A mais conhecida voz da Islândia faz-se ouvir de novo no mundo inteiro. Traz novidades na bagagem. Traz, sobretudo, um novo olhar sobre o mundo e chega com um sorriso de esperança.
Dois anos depois de Vulnicura, disco em que descarnava as dores de uma sofrida separação, Björk parece agora capaz de olhar para o (seu) mundo de maneira a ver nele um lugar onde o sonho ainda parece possível, palpável até, de tão sensorial e próximo. As sombras densas e as nuvens carregadas de lágrimas do álbum de 2015 cumpriram já o seu “ciclo da água” e os sentimentos novos que daí brotaram, começaram a germinar de outra forma. Feita a catarse, chegou a primavera björkiana. Parece vir do alto das mais bonitas montanhas, banhando-se nas frescas águas de um mundo tão particular e intrigante, que só poderá existir como lugar na inventiva cabeça da eterna menina de Reykjavík. Chama-se Utopia e vive, em primeiro lugar, de um contraste tão imediato como absoluto. O encantamento interior não se infere da observação da imagem da capa: um pequeno susto que se dilui rapidamente no enlevo irresistível dos temas presentes no álbum.
Utopia é um disco de madrugadas. Cada um dos catorze temas parece trazer dentro de si o nascimento de um dia luminoso. Há em quase todos eles uma claridade crescente, que vem direita a nós e nos invade sem pressas, espreguiçando-se ao mesmo tempo que também nós despertamos, abrindo os braços para os receber, estirando os sentidos como quem alonga o corpo depois de uma noite de repouso. Depois, ao mesmo tempo que se vão acomodando em nós, abrimos a alma, o espírito, respiramos o ar gélido de “Future Forever” e a quimera da utopia começa a produzir os seus efeitos. É a pureza, a transparência, a virgindade. Está tudo aí, à nossa frente, dentro da nossa cabeça e na porosidade da pele. Uma das canções do ano, acreditem.

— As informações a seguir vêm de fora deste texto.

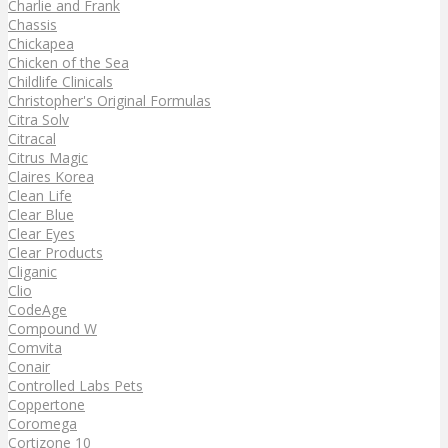
Charlie and Frank
Chassis
Chickapea
Chicken of the Sea
Childlife Clinicals
Christopher's Original Formulas
Citra Solv
Citracal
Citrus Magic
Claires Korea
Clean Life
Clear Blue
Clear Eyes
Clear Products
Cliganic
Clio
CodeAge
Compound W
Comvita
Conair
Controlled Labs Pets
Coppertone
Coromega
Cortizone 10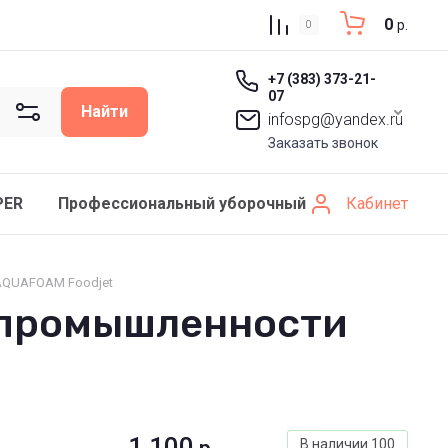
0
р.
0
+7 (383) 373-21-
07
Найти
infospg@yandex.ru
Заказать звонок
Кабинет
PER
Профессиональный уборочный инвентарь SCHAV
 AQUAFOAM Foodjet
 промышленности
1 100
В наличии
100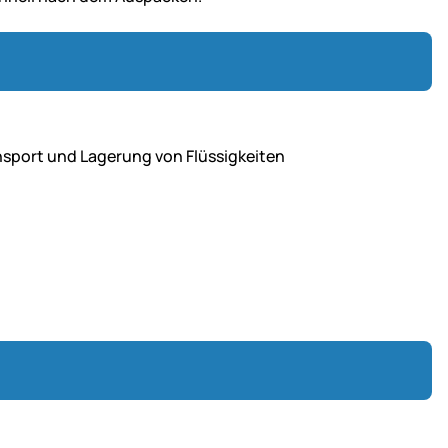
ansport und Lagerung von Flüssigkeiten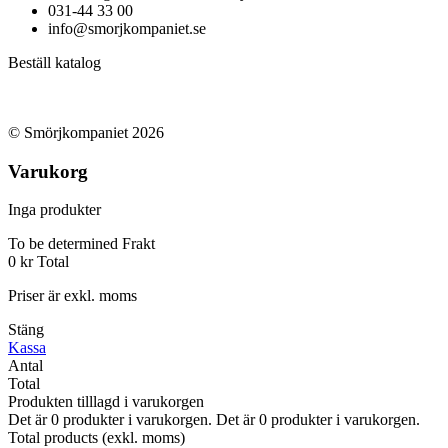
031-44 33 00
info@smorjkompaniet.se
Beställ katalog
© Smörjkompaniet 2026
Varukorg
Inga produkter
To be determined
Frakt
0 kr
Total
Priser är exkl. moms
Stäng
Kassa
Antal
Total
Produkten tilllagd i varukorgen
Det är
0
produkter i varukorgen.
Det är
0
produkter i varukorgen.
Total products (exkl. moms)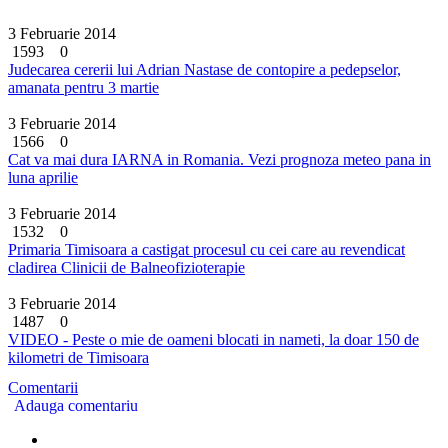
3 Februarie 2014
1593
0
Judecarea cererii lui Adrian Nastase de contopire a pedepselor,
amanata pentru 3 martie
3 Februarie 2014
1566
0
Cat va mai dura IARNA in Romania. Vezi prognoza meteo pana in
luna aprilie
3 Februarie 2014
1532
0
Primaria Timisoara a castigat procesul cu cei care au revendicat
cladirea Clinicii de Balneofizioterapie
3 Februarie 2014
1487
0
VIDEO - Peste o mie de oameni blocati in nameti, la doar 150 de
kilometri de Timisoara
Comentarii
Adauga comentariu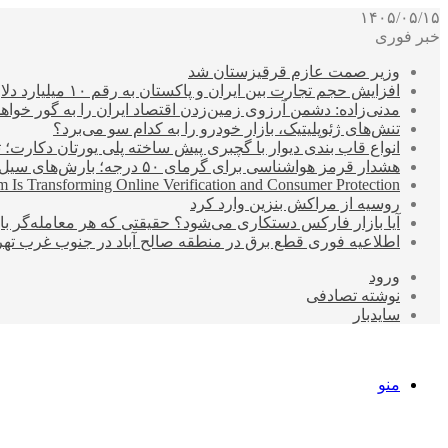
۱۴۰۵/۰۵/۱۵
خبر فوری
وزیر صمت عازم قرقیزستان شد
افزایش حجم تجارت بین ایران و پاکستان به رقم ۱۰ میلیارد دلار
مدنی‌زاده: دشمن آرزوی زمین‌زدن اقتصاد ایران را به گور خواهد
تنش‌های ژئوپلیتیک، بازار خودرو را به کدام سو می‌برد؟
انواع قاب بندی دیوار با گچبری پیش ساخته پلی یورتان دکارت
هشدار قرمز هواشناسی برای گرمای ۵۰ درجه؛ بارش‌های سیل‌آسا در ۳ استان
 Is Transforming Online Verification and Consumer Protection
روسیه از مراکش بنزین وارد کرد
آیا بازار فارکس دستکاری می‌شود؟ حقیقتی که هر معامله‌گر باید
اطلاعیه فوری قطع برق در منطقه صالح آباد در جنوب غرب تهر
ورود
نوشته تصادفی
سایدبار
منو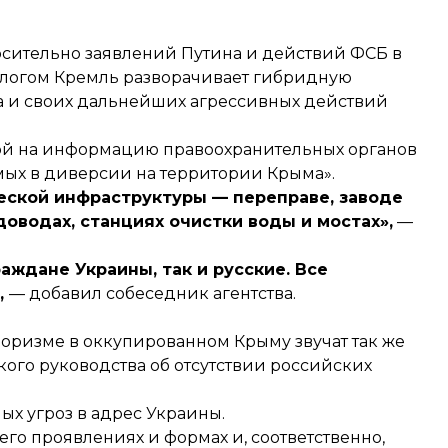
сительно заявлений Путина и действий ФСБ в
логом Кремль разворачивает гибридную
 и своих дальнейших агрессивных действий
кой на информацию правоохранительных органов
мых в диверсии на территории Крыма».
еской инфраструктуры — переправе, заводе
доводах, станциях очистки воды и мостах»,
—
аждане Украины, так и русские.
Все
,
— добавил собеседник агентства.
оризме в оккупированном Крыму звучат так же
ого руководства об отсутствии российских
х угроз в адрес Украины.
го проявлениях и формах и, соответственно,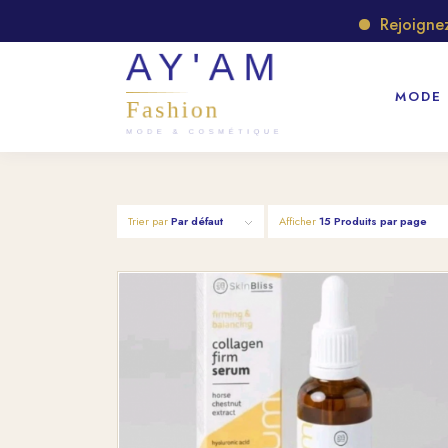
Rejoignez 
MODE
Trier par
Par défaut
Afficher
15 Produits par page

Já não ouvíamos um disco tão bonito e leve e solto e suave de Björk desde o frágil e elegante e meigo e terno Vespertine. Utopia surge embalado pela flauta, instrumento que marca o disco do princípio ao fim. É um disco minucioso, como seria de esperar, vindo de quem vem. Björk fez-se acompanhar, uma vez mais, pelo pequeno génio venezuelano de nome Alexandro Ghersi (mais conhecido como Arca) e isso nota-se muito nas tecituras eletrónicas, nos ruídos, nas boas estranhezas que Utopia também encerra. Mas é sobretudo a torrencial delicadeza de um novo olhar sobre o mundo (mesmo que marcado por palavras duras, como se pode ouvir em “Tabula Rasa”, por exemplo) que marca o disco de forma indelével. As melodias que parecem chegar dos céus, a perfeita voz-instrumento que se escuta em “The Gate” e em “Blissing Me”, a respiração dos breves silêncios, a paz interior a querer dar sinais de vida, tudo contribuindo para que a imparável e vitoriosa força de Utopia se propague até ao fim do mundo.
Björk está, como se percebe, de regresso. Um regresso triunfal, que esta escrita mais não faz do que levá-la em ombros, feliz que está por ouvi-la como há tanto não ouvia. Há neste Utopia uma força interior que não se esgota. Na derradeira faixa do disco, por exemplo, na sumptuosa “Arisen My Senses”, essa energia volta a manifestar-se como que a dizer-nos adeus ou até breve. Há em Utopia uma tímida satisfação que nos acorda e nos estremece. Que nos toca. Que quer estar connosco, quer tornar-se íntima e esse é o maior ganho que pode haver quando se ouve um disco uma e outra vez e já sorrimos um para o outro, celebrando o que somos e o que existe em nós.